There are several things to test. The first is to test a different kernel version, because this could be a kernel bug, relating to linux bridges.
Another thing to test is if this is a networkmanager bug, so I could attempt to not use networkmanager to create bridges, and instead use ip.
So the first thing I try is a newer kernel. The ELrepo is an unofficial repo for Red Hat Enterprise Linux (RHEL, or EL), and clones, like my rocky linux. The steps to add it are on the linked page.
Then, I nabbed the kernel-ml
package, which is the latest stable mainline linux kernel. Now, my rocky linux virtual machine is using Linux rocky 6.5.1-1.el9.elrepo.x86_64
.
And same thing.
So it’s probably not a kernel bug. Probably. The possibility that the RHEL, or the ELRepo kernel has some difference that causes this bug, is very low.
When looking at the cockpit page for networking, I see that eth0 (my bridge) is receiving data, but the sending data stays at 0. Strange.
It probably would have to be a difference between the network configuration between the two distros. Either networkmanager is configured differently by default, or there is a bug in the networking stack.
For example, in debian:
/etc/NetworkManager/NetworkManager.conf
root@debian:/etc/NetworkManager# cat NetworkManager.conf
[main]
plugins=ifupdown,keyfile
[ifupdown]
# I changed this from false to true to force NetworkManager to manage every single thing, including the ethernet interface which it didn't do by default.
managed=true
On the other hand, rocky has everything in this file commented out.
And yup. When I change the relevant options in rocky’s NetworkManager.conf, it works now.
/etc/NetworkManager/NetworkManager.conf
.....
.....
[main]
# Default is:
#plugins=keyfile,ifcfg-rh
# commented out, of course. I added ifupdown and didn't remove ifcfg-rh, just in case it's needed, but it shouldn't be.
plugins=keyfile,ifcfg-rh,ifupdown
[ifupdown]
managed=true
.....
....
EDIT 6/2/24:
It seems that this isn’t enough for this to properly work. On debian, I needed to run apt purge ifupdown
in order for things to work properly, otherwise the ethernet interface will get two ip addresses, as it is configured twice by ifupdown and networkmanager. Although I doubt ifupdown will cause interference beyond simply two ip addresses, I want to remove variables.
And this still isn’t enough. I have to edit /etc/network/interfaces
and comment out the things related to the default ethernet interface.
/etc/network/interfaces
# This file describes the network interfaces available on your system
# and how to activate them. For more information, see interfaces(5).
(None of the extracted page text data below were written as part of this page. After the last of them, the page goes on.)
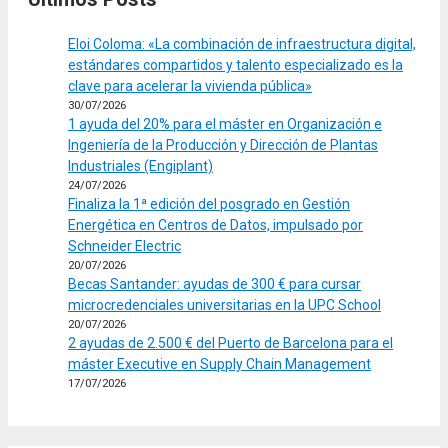
Eloi Coloma: «La combinación de infraestructura digital,
estándares compartidos y talento especializado es la
clave para acelerar la vivienda pública»
30/07/2026
1 ayuda del 20% para el máster en Organización e
Ingeniería de la Producción y Dirección de Plantas
Industriales (Engiplant)
24/07/2026
Finaliza la 1ª edición del posgrado en Gestión
Energética en Centros de Datos, impulsado por
Schneider Electric
20/07/2026
Becas Santander: ayudas de 300 € para cursar
microcredenciales universitarias en la UPC School
20/07/2026
2 ayudas de 2.500 € del Puerto de Barcelona para el
máster Executive en Supply Chain Management
17/07/2026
source /etc/network/interfaces.d/*
# The loopback network interface
auto lo
iface lo inet loopback
# The primary network interface
#allow-hotplug enp0s25
#iface enp0s25 inet dhcp
And it works.
And it works now:
[root@rocky moonpie]# ping google.com -I eth0 -c 1
PING google.com (142.250.72.174) from 192.168.122.111 eth0: 56(84) bytes of data.
64 bytes from lax17s50-in-f14.1e100.net (142.250.72.174): icmp_seq=1 ttl=113 time=4.81 ms
--- google.com ping statistics ---
1 packets transmitted, 1 received, 0% packet loss, time 0ms
rtt min/avg/max/mdev = 4.808/4.808/4.808/0.000 ms
[root@rocky moonpie]# ping google.com -I eth1 -c 1
PING google.com (142.250.72.174) from 192.168.122.150 eth1: 56(84) bytes of data.
64 bytes from lax17s50-in-f14.1e100.net (142.250.72.174): icmp_seq=1 ttl=113 time=14.9 ms
--- google.com ping statistics ---
1 packets transmitted, 1 received, 0% packet loss, time 0ms rtt min/avg/max/mdev = 14.887/14.887/14.887/0.000 ms
Why does this work now?
Just kidding, this setup doesn’t survive a reboot. But it survives a reboot on debian?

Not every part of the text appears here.